I have an image feature extraction problem. The input images are binary (black and white) and may contain blobs of approximately known area and aspect ratio. These need to be fit with ellipses using some best fit algorithm.
Example input:
Desired output:
There may be multiple blobs (zero or more), the number is not known in advance. The approximate area and aspect ratio of all the blobs is known (and is the same). How many are in the image, their position, orientation and actual size are what I'm trying to find. The output should be a best fit ellipse for each blob based on the actual found size and aspect ratio.
What makes this hard is noise and possible overlaps.
Example with noise:
Example with overlap and noise:
The noisy image may have holes in the blobs and also small other blobs scattered around. The small other blobs are not counted because they are too small and do not cover any area densely enough to be considered a real match.
The image with overlap should be counted as two blobs because the area is too big for a single blob to cover it well.
A possible metric that evaluates a potential fit is:
sum over all ellipses of (K1 * percent deviation from expected size + K2 * percent deviation from expected aspect ratio + K3 * percent of ellipse which is not black + K4 * percent overlapped with any other ellipse) + K5 * percent of rest of image which is black
for some suitably chosen parameters K1..K5. A perfect match scores 0.

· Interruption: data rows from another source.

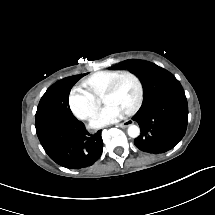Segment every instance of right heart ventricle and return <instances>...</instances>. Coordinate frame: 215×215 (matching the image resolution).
Here are the masks:
<instances>
[{"label": "right heart ventricle", "instance_id": "e07e8e85", "mask_svg": "<svg viewBox=\"0 0 215 215\" xmlns=\"http://www.w3.org/2000/svg\"><path fill=\"white\" fill-rule=\"evenodd\" d=\"M120 71H105V72H101L100 75L96 76L94 83L96 85V87L103 89L105 87H107L109 80H108V76L119 73Z\"/></svg>", "mask_w": 215, "mask_h": 215}]
</instances>
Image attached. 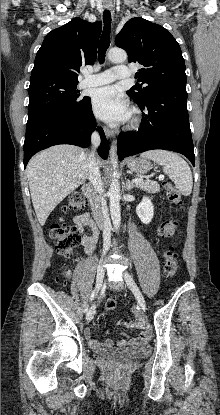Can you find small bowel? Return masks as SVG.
<instances>
[{"instance_id": "small-bowel-1", "label": "small bowel", "mask_w": 220, "mask_h": 415, "mask_svg": "<svg viewBox=\"0 0 220 415\" xmlns=\"http://www.w3.org/2000/svg\"><path fill=\"white\" fill-rule=\"evenodd\" d=\"M74 226L80 235V243L84 247V250L87 254H92L98 242V230L95 222L91 219L89 213H83L76 216L73 219ZM91 231V232H88ZM138 328H144V325L141 321L136 324ZM84 337L87 340L88 344L92 348H97L100 350H107L112 347L113 343L110 339L105 340L104 342L96 341L92 332L89 328H85L83 331ZM142 335V334H141ZM138 338L128 340L124 338L117 342V346L120 348L124 347H135L142 346L147 339H143L142 336Z\"/></svg>"}]
</instances>
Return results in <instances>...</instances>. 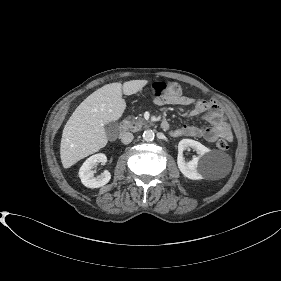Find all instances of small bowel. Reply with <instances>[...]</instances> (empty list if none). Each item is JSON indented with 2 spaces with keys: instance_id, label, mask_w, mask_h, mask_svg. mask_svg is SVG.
<instances>
[{
  "instance_id": "c3829d8e",
  "label": "small bowel",
  "mask_w": 281,
  "mask_h": 281,
  "mask_svg": "<svg viewBox=\"0 0 281 281\" xmlns=\"http://www.w3.org/2000/svg\"><path fill=\"white\" fill-rule=\"evenodd\" d=\"M158 106H192L190 115H203L211 127L184 125L171 131L173 137L202 138L208 142H215L218 138L232 139V132L225 121L223 113L212 99H196L190 96L174 95L156 99ZM169 128V127H168Z\"/></svg>"
}]
</instances>
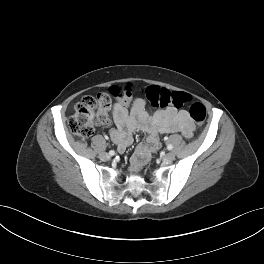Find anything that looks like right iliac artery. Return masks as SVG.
Segmentation results:
<instances>
[{
	"label": "right iliac artery",
	"mask_w": 264,
	"mask_h": 264,
	"mask_svg": "<svg viewBox=\"0 0 264 264\" xmlns=\"http://www.w3.org/2000/svg\"><path fill=\"white\" fill-rule=\"evenodd\" d=\"M115 154L114 150L109 151V155L113 156Z\"/></svg>",
	"instance_id": "82829eb1"
}]
</instances>
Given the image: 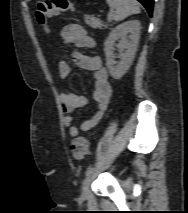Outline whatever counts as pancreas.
<instances>
[{"label": "pancreas", "mask_w": 188, "mask_h": 213, "mask_svg": "<svg viewBox=\"0 0 188 213\" xmlns=\"http://www.w3.org/2000/svg\"><path fill=\"white\" fill-rule=\"evenodd\" d=\"M85 23L95 29L96 28L103 29L108 27L107 25L103 24L102 21H100V19H97L94 16L88 15L85 16Z\"/></svg>", "instance_id": "obj_1"}]
</instances>
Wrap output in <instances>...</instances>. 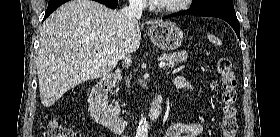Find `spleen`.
I'll list each match as a JSON object with an SVG mask.
<instances>
[{
    "mask_svg": "<svg viewBox=\"0 0 280 137\" xmlns=\"http://www.w3.org/2000/svg\"><path fill=\"white\" fill-rule=\"evenodd\" d=\"M208 39L210 42L214 43L215 45H222V42L219 38H217L216 36L212 35V34H208L207 35Z\"/></svg>",
    "mask_w": 280,
    "mask_h": 137,
    "instance_id": "spleen-1",
    "label": "spleen"
}]
</instances>
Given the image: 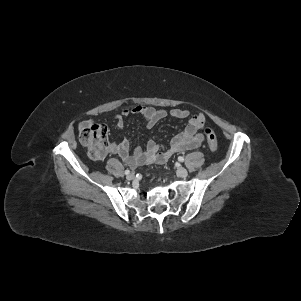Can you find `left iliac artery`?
I'll use <instances>...</instances> for the list:
<instances>
[{"label":"left iliac artery","instance_id":"obj_1","mask_svg":"<svg viewBox=\"0 0 301 301\" xmlns=\"http://www.w3.org/2000/svg\"><path fill=\"white\" fill-rule=\"evenodd\" d=\"M178 160H179L180 162H184V157L179 156V157H178Z\"/></svg>","mask_w":301,"mask_h":301}]
</instances>
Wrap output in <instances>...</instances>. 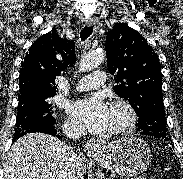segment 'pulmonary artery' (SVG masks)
<instances>
[{
  "instance_id": "1",
  "label": "pulmonary artery",
  "mask_w": 183,
  "mask_h": 179,
  "mask_svg": "<svg viewBox=\"0 0 183 179\" xmlns=\"http://www.w3.org/2000/svg\"><path fill=\"white\" fill-rule=\"evenodd\" d=\"M105 82V73L103 71H95L81 78L75 85L78 91L92 90L100 87Z\"/></svg>"
}]
</instances>
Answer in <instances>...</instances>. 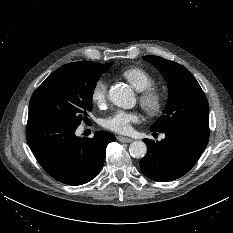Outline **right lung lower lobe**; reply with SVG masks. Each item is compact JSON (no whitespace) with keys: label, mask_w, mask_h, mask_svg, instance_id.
Segmentation results:
<instances>
[{"label":"right lung lower lobe","mask_w":233,"mask_h":233,"mask_svg":"<svg viewBox=\"0 0 233 233\" xmlns=\"http://www.w3.org/2000/svg\"><path fill=\"white\" fill-rule=\"evenodd\" d=\"M78 126L56 120L28 119V145L43 169L54 179L82 185L101 170L106 148L115 141L111 133L96 132L93 138L75 136Z\"/></svg>","instance_id":"obj_1"}]
</instances>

I can see how to solve this using brute force, for example trying enough different possible fits to sample the search space well. I can't think off-hand of a method much faster than brute force.
I would prefer examples in python and/or opencv. I will try to implement and post any suggested solutions in python. Thanks!
P.S. It cannot be assumed that a blob is connected. There may be enough noise to break it up into discontinuous parts.
P.P.S. The little bits of noise cannot be removed by binary erosion. In some of my images, there are enough interior holes that erosion makes the whole (real) blob disappear if the image is eroded enough to make the noise bits disappear as well.
P.P.P.S. I think that it would be very hard to solve this using any approach based on contours. The data I see in practice has too much edge noise, there can be (and often are) bits of noise that connect separate blobs, or that separate a single blob into several (apparent) connected components. I would like an approach based on areas, since area coverage seems to be much less nosy than the edge shapes.
P.P.P.P.S. As requested, here is an example with a through cut due to noise:
and a sample with lots and lots of noise but nevertheless a distinct blob:
EDIT None of the answers actually solves the problem, although Bharat has suggested a partial solution which does well for non-overlapping blobs. More please :) I will award additional bounty to any actual solutions.